About reduction About reduction performance VS occupancy

I have a huge problem I’m coding an iterative algorithm that need to check at each iteration if all threads have converged
For this purpose I have use several methods and profile performances of my overall algorithm with each method
1)To begin I used a naive approach : one CUDA global memory convergence flag of 1*sizeof(char) that every threads of my kernel write concurrently if they’ve not converge at one iteration. Performances were quite good but not enough occupancy …
2)I read about powerfull reduction algorithms in the CUDA SDK (see http://developer.download.nvidia.com/compu…c/reduction.pdf ), so i tried these using a per thread convergence flag…Good occupancy(depending on blocksize) but less performances than the first method for low number of elmts (<65536 with my bench if i remember)…:(
3)I started asking me questions about my blocksize and discover thrust that seems(i just overview the code) to perform hardware adaptation of the reduction algorithm with respect to GPU specific max nb threads_per SM and max blocks per SM properties. But with the thrust::reduce method , time of computation is double as with the method 2) but occupancy is 1
It drove me completely mad…:argh:

Have you an idea about what happen?

Is the quest of occupancy penalize fataly performances ;’( ?

Good afternoon,

I wish I could help, but unfortunately have not got the answer, but was wondering if you could provide code for your first try, good for less than 65535 elements, as the reduction example given in CUDA SDK is only good with many elements, and I only work with max 7500 elements… so I would be very greatful to be able to try your version!!!

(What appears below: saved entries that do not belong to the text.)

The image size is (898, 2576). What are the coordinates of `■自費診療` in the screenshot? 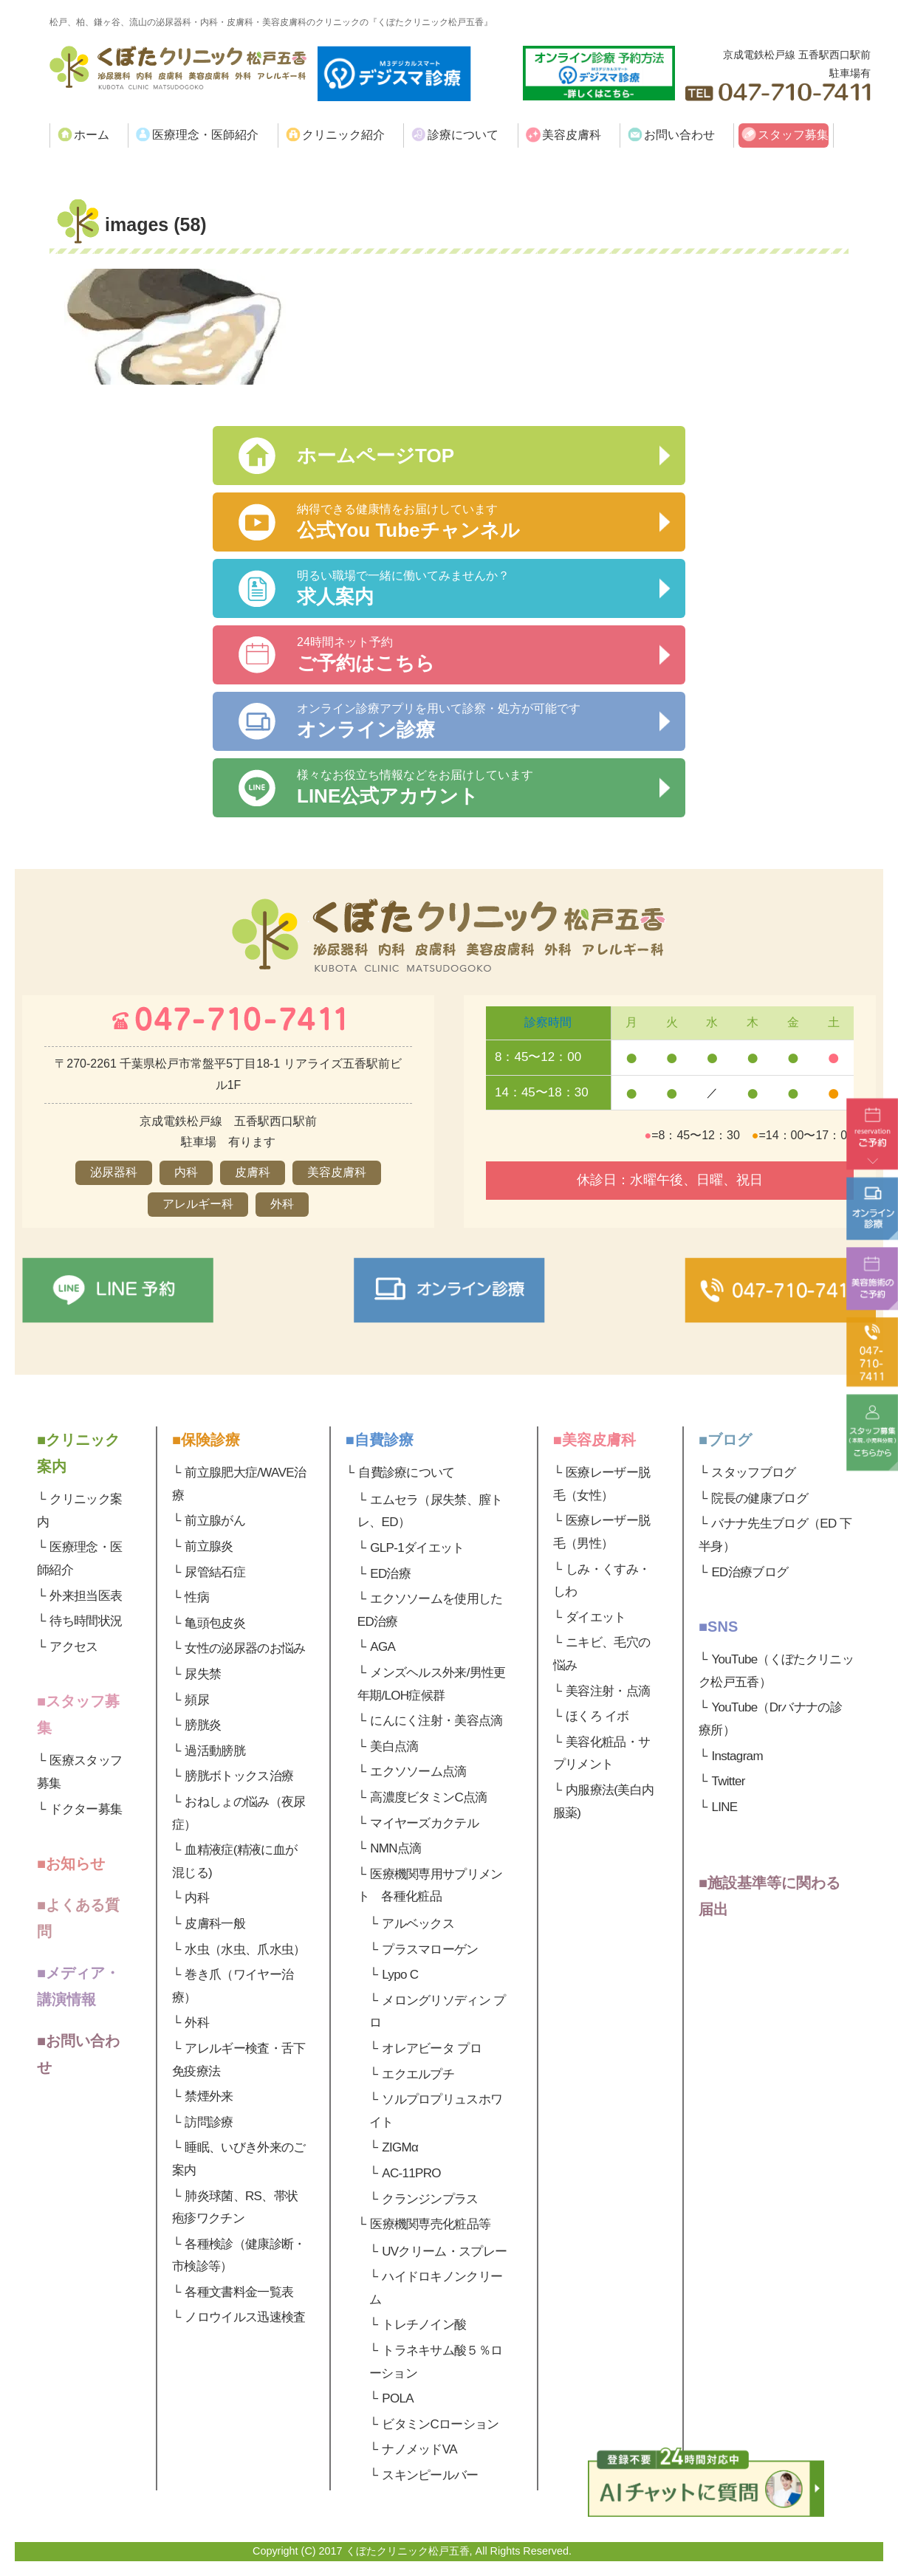 It's located at (380, 1440).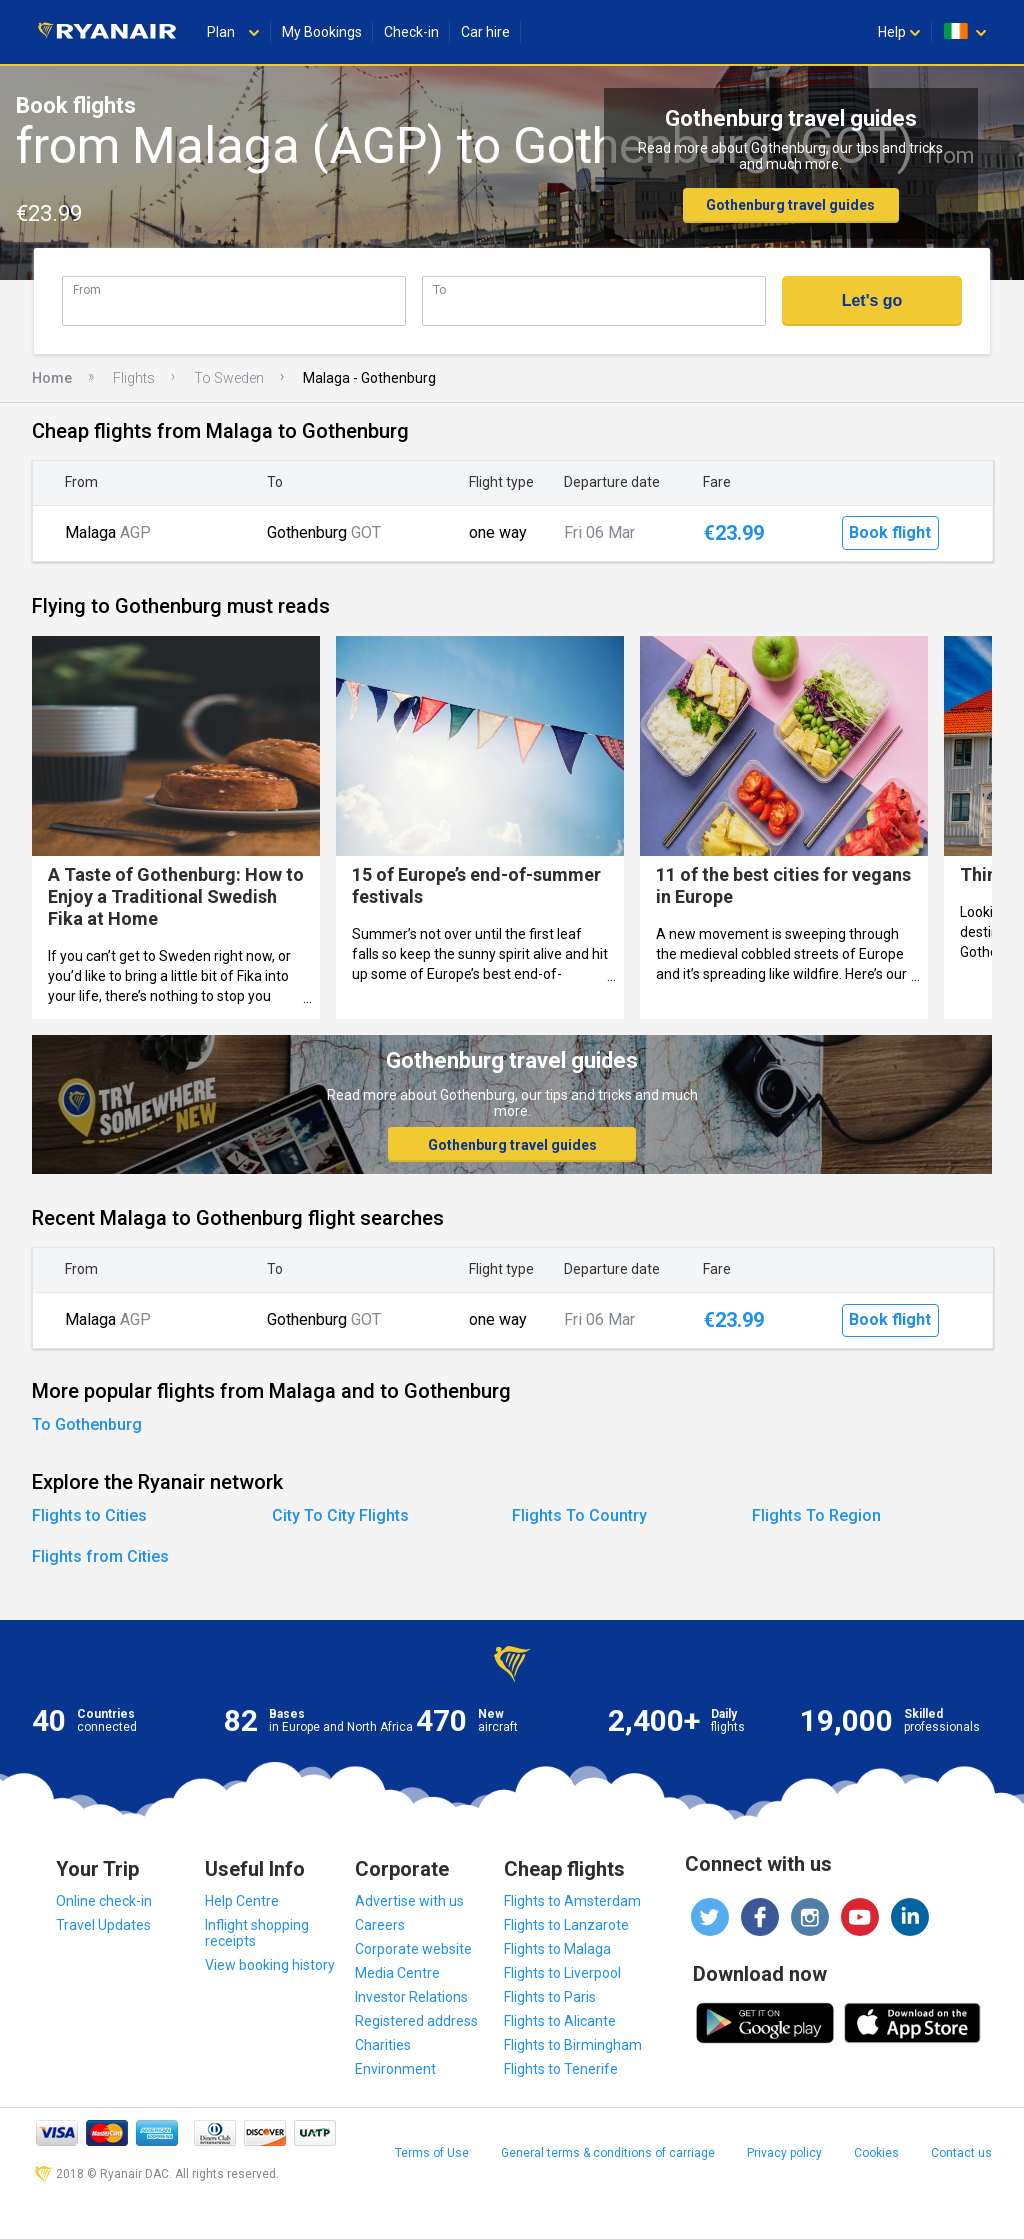 Image resolution: width=1024 pixels, height=2239 pixels. I want to click on View booking history, so click(270, 1965).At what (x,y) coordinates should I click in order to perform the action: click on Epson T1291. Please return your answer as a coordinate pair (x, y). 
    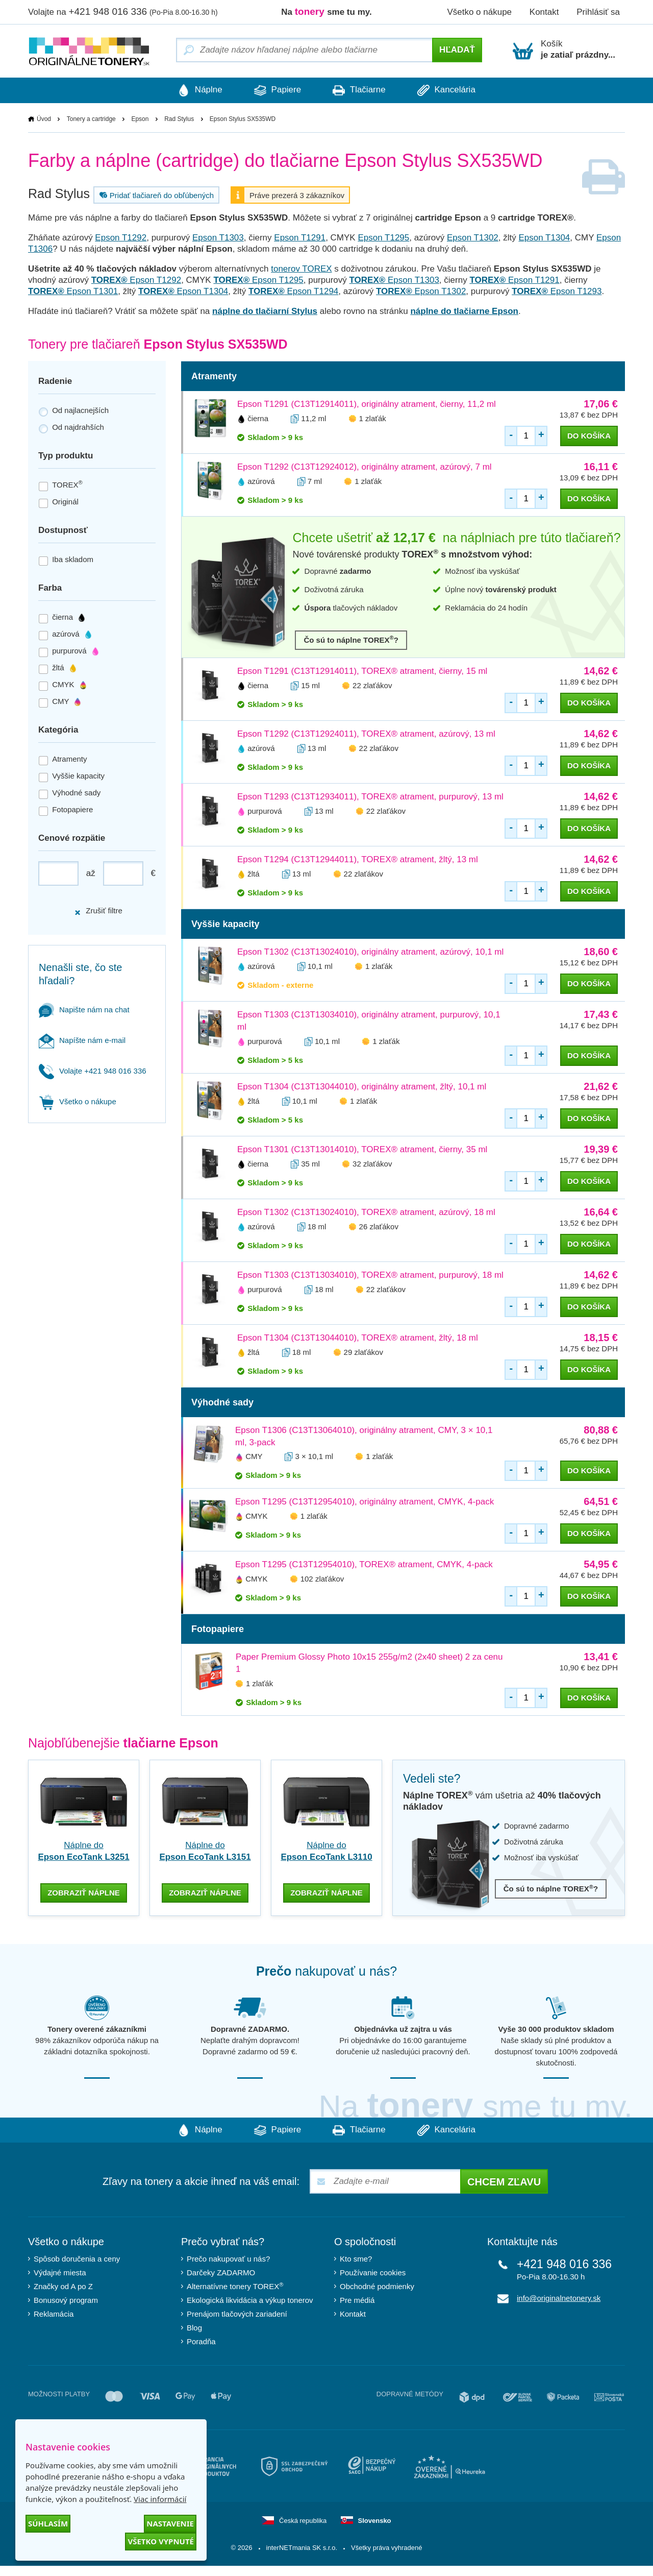
    Looking at the image, I should click on (299, 237).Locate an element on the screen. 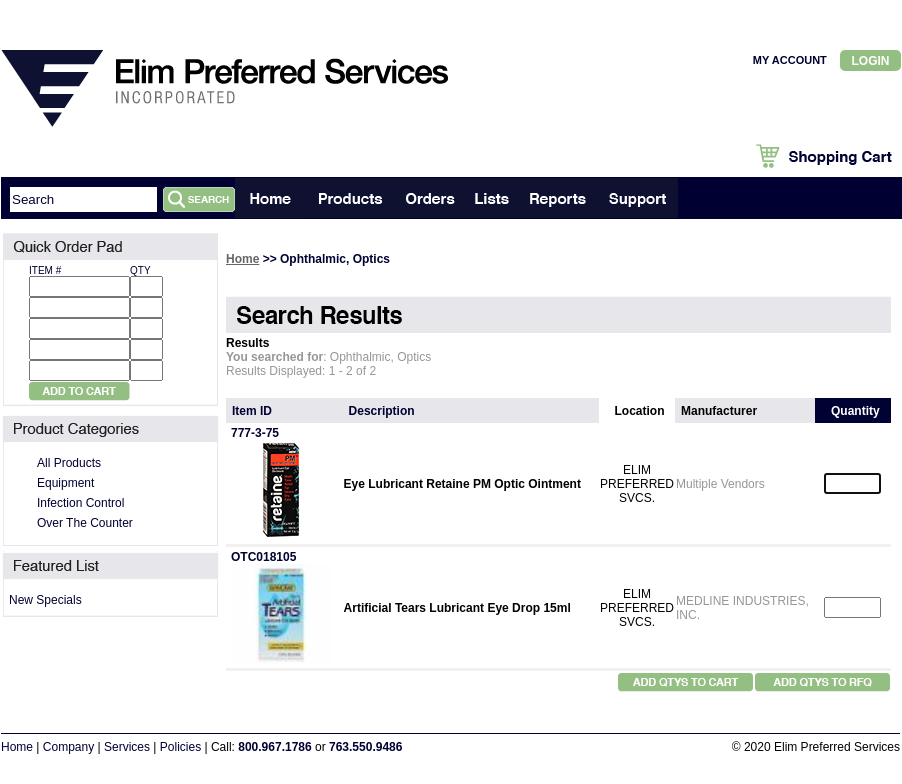 The height and width of the screenshot is (784, 902). MY ACCOUNT is located at coordinates (790, 60).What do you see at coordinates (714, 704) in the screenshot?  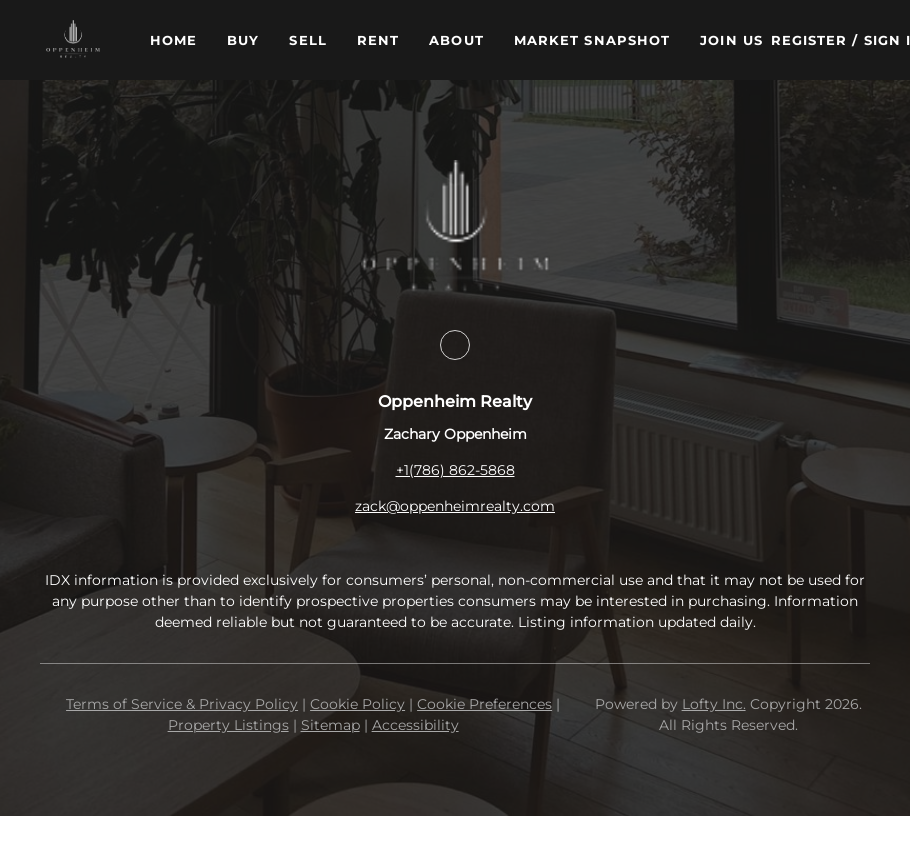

Thanks in advance! If by chance you would prefer to send via email, my email is dlisicre@gmail.com

Kind regards,

David Lisin

I use reduction just in order to check if all my thread convergence flags are 1 (converged) so I don’t really need the sum of the vector: my naive version 1) is not a real reduction the algo seems like it:

//init

h_converged=0

//iterative loop

while(h_converged!=1){

cudamemset(d_converged,1,1);//init converged to true

kernelinvocation(nbelment,_d_converged){

 ...if current thread not converged{

           d_converg[i]=0;//concurent write access to global memory but this is my best method????!!!

   }

}

cudacopyDevicetoHost(h_converged,d_converged,sizeof(char));

}

my second version seems like this:

h_converged=0;

//iterative loop

while(h_converged!=nbelment){

kernelinvocation2(nbelment,_d_converged){

 ...if current thread i not converged{

           d_converg[i]=0;

   }else

 d_converg[i]=1;

}

h_converge=kernelinvocationReduction(nbelmt,d_converg); //add reduction

}

I hope you’ll understand this pseudocode…

I would like to do other thing to optimize my implementation but i don’t understand why reduction is less effective than my global memory concurrent write accesses…

NB:The algorithm I’m coding is the Fast Iterative Method, on my working case I have a max of nbthreads^(1/2)*2 concurrent write accesses occuring per iteration

Hi,

maybe this is not issue here, but I suppose if you only need to check that all threads have a flag set to 1
you can try using warp vote functions like ‘_all’ inside your kernel (unless you’re already using them)
to check your flag across all threads of a warp, and then reduce warp results once again to get the final flag…